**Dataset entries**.
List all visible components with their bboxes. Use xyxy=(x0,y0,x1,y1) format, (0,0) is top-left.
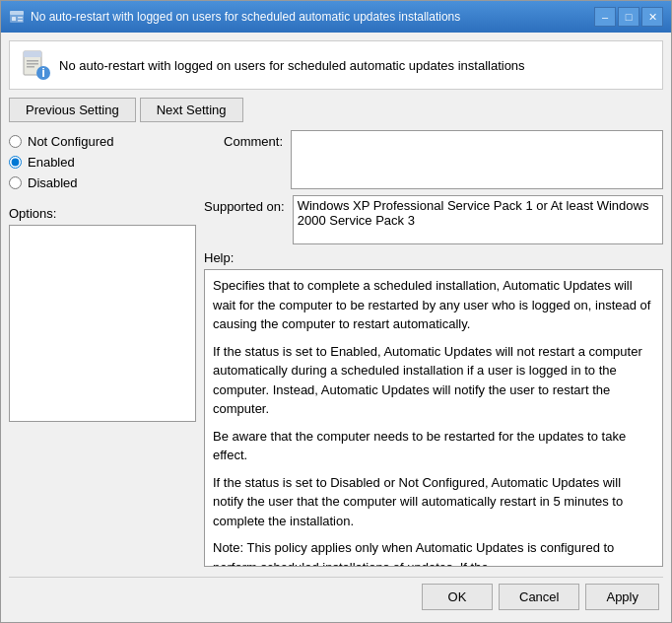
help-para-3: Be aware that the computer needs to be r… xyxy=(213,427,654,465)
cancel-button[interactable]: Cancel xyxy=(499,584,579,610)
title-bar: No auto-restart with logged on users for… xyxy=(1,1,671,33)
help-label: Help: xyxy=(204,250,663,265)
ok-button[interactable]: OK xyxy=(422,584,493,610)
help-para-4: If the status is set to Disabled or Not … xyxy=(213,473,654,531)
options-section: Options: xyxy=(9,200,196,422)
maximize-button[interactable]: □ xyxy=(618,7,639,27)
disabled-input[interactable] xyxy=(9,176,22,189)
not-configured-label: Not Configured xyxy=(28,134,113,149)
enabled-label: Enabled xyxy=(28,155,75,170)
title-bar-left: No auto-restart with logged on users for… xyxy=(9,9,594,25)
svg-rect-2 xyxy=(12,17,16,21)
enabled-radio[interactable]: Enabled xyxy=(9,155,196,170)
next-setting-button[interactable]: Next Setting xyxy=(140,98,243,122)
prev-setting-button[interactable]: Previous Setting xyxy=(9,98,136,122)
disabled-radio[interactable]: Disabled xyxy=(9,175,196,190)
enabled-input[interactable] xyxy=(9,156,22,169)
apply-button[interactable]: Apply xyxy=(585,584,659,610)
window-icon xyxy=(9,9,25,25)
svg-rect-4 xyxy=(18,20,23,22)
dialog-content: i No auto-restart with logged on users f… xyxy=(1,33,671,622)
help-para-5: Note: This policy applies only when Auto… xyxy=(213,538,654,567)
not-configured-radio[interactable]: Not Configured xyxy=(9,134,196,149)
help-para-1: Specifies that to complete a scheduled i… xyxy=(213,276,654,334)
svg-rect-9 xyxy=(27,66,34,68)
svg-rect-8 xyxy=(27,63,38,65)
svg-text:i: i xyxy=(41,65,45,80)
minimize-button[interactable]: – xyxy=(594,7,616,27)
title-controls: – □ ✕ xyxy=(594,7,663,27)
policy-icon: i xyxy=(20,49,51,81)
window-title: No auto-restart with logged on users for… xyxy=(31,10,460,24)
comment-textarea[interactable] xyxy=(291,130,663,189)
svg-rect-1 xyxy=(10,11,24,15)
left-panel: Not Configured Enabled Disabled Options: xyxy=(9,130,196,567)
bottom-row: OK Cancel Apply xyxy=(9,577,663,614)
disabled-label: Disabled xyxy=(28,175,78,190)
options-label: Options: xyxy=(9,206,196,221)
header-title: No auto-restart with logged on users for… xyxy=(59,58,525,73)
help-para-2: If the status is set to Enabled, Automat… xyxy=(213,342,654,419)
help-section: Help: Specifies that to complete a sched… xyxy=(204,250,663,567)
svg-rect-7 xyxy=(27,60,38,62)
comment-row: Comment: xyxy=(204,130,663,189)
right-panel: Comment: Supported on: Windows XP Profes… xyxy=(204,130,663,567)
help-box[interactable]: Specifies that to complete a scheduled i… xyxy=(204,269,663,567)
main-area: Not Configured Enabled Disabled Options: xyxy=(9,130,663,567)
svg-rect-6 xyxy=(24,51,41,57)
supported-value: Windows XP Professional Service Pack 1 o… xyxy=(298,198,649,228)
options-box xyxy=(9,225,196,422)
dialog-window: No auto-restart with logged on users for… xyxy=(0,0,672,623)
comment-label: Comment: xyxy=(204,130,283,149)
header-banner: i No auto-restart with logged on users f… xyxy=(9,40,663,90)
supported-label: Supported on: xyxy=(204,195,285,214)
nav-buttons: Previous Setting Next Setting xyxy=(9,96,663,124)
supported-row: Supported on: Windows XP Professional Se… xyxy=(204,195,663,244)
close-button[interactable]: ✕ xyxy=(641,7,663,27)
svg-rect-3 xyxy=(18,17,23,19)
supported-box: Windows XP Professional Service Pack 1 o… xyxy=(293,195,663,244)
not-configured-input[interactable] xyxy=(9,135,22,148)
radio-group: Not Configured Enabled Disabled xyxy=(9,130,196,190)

---

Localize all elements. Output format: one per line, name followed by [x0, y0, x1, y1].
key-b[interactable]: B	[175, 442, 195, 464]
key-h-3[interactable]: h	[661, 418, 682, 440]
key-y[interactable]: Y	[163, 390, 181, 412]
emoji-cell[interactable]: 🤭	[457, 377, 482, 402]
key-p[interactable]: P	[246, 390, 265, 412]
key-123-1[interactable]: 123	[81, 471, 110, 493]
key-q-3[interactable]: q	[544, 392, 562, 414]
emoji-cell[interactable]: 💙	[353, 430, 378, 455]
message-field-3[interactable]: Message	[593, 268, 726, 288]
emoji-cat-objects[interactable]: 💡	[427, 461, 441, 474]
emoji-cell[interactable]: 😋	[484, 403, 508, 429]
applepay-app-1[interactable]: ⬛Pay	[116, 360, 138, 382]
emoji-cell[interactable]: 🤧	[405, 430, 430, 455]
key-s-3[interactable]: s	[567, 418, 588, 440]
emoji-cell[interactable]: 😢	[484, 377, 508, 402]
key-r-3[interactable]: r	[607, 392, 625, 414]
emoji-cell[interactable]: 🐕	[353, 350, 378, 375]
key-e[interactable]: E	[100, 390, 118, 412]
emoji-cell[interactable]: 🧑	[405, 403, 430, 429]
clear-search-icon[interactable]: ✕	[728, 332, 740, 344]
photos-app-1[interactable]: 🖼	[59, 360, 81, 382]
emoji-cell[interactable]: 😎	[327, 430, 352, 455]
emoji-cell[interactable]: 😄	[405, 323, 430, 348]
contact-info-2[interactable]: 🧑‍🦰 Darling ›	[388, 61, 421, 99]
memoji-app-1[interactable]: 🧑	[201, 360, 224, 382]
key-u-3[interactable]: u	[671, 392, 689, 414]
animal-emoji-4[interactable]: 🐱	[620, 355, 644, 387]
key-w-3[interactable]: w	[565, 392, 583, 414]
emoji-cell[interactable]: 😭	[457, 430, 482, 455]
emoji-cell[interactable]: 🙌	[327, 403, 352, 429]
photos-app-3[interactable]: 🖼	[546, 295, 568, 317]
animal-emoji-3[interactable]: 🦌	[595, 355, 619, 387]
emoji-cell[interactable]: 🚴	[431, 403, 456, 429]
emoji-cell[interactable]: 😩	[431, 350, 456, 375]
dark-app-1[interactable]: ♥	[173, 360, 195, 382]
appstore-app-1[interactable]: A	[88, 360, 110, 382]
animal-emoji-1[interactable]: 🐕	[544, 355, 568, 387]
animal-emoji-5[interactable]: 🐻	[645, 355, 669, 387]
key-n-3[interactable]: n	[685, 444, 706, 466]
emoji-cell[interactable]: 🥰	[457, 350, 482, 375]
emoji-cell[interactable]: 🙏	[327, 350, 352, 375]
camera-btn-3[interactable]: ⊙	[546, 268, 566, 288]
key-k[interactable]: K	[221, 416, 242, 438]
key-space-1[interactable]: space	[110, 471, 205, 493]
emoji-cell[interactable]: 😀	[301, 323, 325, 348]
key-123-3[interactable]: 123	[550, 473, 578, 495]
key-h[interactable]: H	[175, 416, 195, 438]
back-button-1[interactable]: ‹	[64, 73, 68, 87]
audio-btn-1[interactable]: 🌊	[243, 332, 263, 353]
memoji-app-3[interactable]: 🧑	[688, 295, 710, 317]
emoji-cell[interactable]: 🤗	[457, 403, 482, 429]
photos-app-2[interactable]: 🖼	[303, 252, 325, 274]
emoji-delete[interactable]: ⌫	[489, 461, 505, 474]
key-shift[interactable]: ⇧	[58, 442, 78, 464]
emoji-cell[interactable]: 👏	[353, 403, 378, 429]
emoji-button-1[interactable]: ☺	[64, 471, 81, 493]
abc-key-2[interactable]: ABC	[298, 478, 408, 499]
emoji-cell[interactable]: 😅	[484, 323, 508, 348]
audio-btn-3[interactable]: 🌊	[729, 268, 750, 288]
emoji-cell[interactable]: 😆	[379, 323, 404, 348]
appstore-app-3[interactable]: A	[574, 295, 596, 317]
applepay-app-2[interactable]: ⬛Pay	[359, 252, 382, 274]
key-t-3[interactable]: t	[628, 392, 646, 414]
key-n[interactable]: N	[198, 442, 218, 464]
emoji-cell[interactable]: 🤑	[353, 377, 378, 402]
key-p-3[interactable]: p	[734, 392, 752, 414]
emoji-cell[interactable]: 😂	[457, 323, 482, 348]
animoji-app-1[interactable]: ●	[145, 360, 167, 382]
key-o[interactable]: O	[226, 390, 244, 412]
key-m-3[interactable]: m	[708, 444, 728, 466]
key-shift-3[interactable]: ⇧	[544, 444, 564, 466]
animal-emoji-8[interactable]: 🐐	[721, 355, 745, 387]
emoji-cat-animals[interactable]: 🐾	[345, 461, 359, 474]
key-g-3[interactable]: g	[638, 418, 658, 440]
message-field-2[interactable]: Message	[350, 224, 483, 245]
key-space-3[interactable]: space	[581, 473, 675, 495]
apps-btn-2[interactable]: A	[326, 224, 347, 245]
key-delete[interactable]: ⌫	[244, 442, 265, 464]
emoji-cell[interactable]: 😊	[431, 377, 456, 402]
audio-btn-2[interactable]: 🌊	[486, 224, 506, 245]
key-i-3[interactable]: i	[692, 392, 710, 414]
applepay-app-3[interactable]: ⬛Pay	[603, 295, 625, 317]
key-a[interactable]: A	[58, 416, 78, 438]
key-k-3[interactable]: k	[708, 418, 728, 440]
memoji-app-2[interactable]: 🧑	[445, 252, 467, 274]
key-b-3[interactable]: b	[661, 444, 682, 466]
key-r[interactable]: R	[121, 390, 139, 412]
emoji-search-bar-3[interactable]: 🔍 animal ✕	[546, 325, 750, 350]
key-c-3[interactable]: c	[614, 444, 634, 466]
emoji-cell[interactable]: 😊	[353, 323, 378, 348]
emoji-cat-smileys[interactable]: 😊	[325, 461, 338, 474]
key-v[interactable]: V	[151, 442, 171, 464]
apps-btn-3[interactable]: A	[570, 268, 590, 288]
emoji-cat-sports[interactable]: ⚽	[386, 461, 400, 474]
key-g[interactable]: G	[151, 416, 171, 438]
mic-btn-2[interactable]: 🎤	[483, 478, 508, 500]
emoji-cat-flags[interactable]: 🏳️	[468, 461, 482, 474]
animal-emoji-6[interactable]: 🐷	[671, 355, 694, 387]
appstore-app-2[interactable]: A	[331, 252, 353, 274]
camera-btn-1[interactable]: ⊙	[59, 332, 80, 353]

**Assignment**. Would you please filter the lines above and copy every one that includes "users"?

**Output of the task**.
title-bar: No auto-restart with logged on users for… xyxy=(1,1,671,33)
title-bar-left: No auto-restart with logged on users for… xyxy=(9,9,594,25)
dialog-content: i No auto-restart with logged on users f… xyxy=(1,33,671,622)
window-title: No auto-restart with logged on users for… xyxy=(31,10,460,24)
header-title: No auto-restart with logged on users for… xyxy=(59,58,525,73)
dialog-window: No auto-restart with logged on users for… xyxy=(0,0,672,623)
header-banner: i No auto-restart with logged on users f… xyxy=(9,40,663,90)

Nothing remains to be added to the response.